Revela-se, assim, um problema social complexo. Tal como noutros problemas sociais
complexos, esta situação não exige uma resposta, mas múltiplas respostas, ou o
envolvimento de uma entidade ou organização, mas de múltiplas entidades e
organizações. Tal como noutros problemas sociais complexos não será resolvido no
imediato, porque implica várias soluções estruturais e sustentadas no tempo.
Importa por isso reconhecer que o atual governo, em matérias como a integração e
acolhimento das comunidades migrantes, tem disponibilizado os instrumentos
financeiros adequados para a intervenção que tem sido conduzida no concelho.
Importa por isso relembrar que o Grupo Parlamentar do Partido Socialista fez uma
visita temática ao território onde teve oportunidade de reunir com cerca de 30
entidades e nessa sequência apresentou um Projeto de Resolução com enfoque nas
questões da habitação e que este veio a ter aprovação conjuntamente com as
propostas dos Grupos Parlamentares do PSD, PCP e BE, sendo aprovado um texto final
a 8 de janeiro do corrente ano que versa sobre habitação, reforço de serviços públicos,
infraestruturas, e de fiscalização.
Importa também realçar que no passado dia 11 de maio foram assinados dois
protocolos entre o Governo e o Município de Odemira e o Governo e empresas
agrícolas com vista ao desenvolvimento de soluções que garantam habitação condigna
para trabalhadores agrícolas sazonais e para residentes.

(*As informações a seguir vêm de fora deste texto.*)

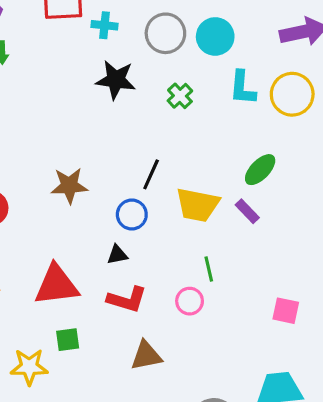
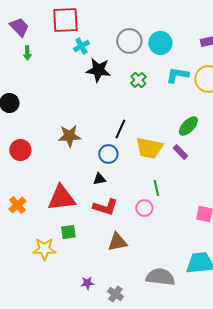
cyan cross: (105, 25) -> (81, 46), moved, turned -35
cyan L-shape: (242, 88) -> (177, 75), turned 95

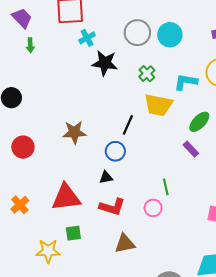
cyan L-shape: (177, 75) -> (186, 82), moved
yellow trapezoid: (149, 148) -> (158, 105), moved

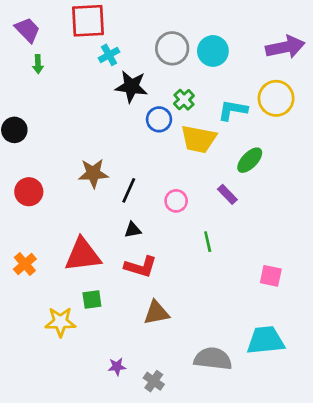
black line: (128, 125) -> (129, 190), moved
purple rectangle: (191, 149) -> (227, 194), moved
blue circle: (115, 151) -> (159, 119), moved
pink circle: (153, 208) -> (176, 201), moved

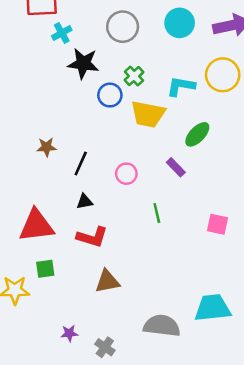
cyan circle: (213, 51) -> (180, 23), moved
brown star: (93, 173) -> (47, 147), size x0.7
pink square: (271, 276) -> (218, 224), moved

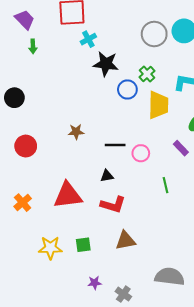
gray circle: (123, 27) -> (154, 34), moved
yellow trapezoid: (148, 114) -> (158, 105), turned -100
black line: (81, 164) -> (115, 145), moved, turned 66
green square: (45, 269) -> (83, 245), moved

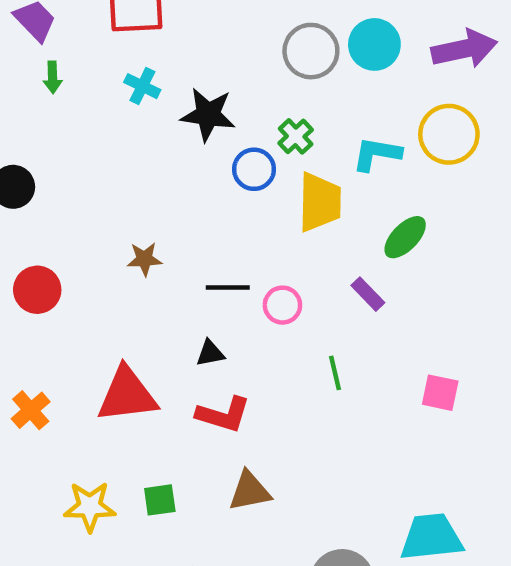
cyan cross: (88, 39) -> (142, 86), moved, turned -35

Importa, pois, vincar, por tudo o referido supra, que este é o momento em que urge
juntar todos os atores e produzir, com base em conhecimento estruturado, os
ajustamentos necessários à sustentabilidade do território que permitam continuar a
fazer escolhas no futuro sem constrangimentos associados a uma gestão insustentável
de bens comuns e que todas as empresas, de todos os setores, possam realizar os seus
investimentos sem riscos e/ou inseguranças acrescidas e que os concelhos de Odemira
e Aljezur sejam lugares com riqueza nas suas vivencias para cada habitante ou
visitante.
Considerando que esta Assembleia da República já fez recomendações ao governo no
que se refere às questões habitacionais e ao reforço de serviços públicos,
infraestruturas e fiscalização cumpre continuar na senda de contribuir positivamente
para a soluções estruturais neste território.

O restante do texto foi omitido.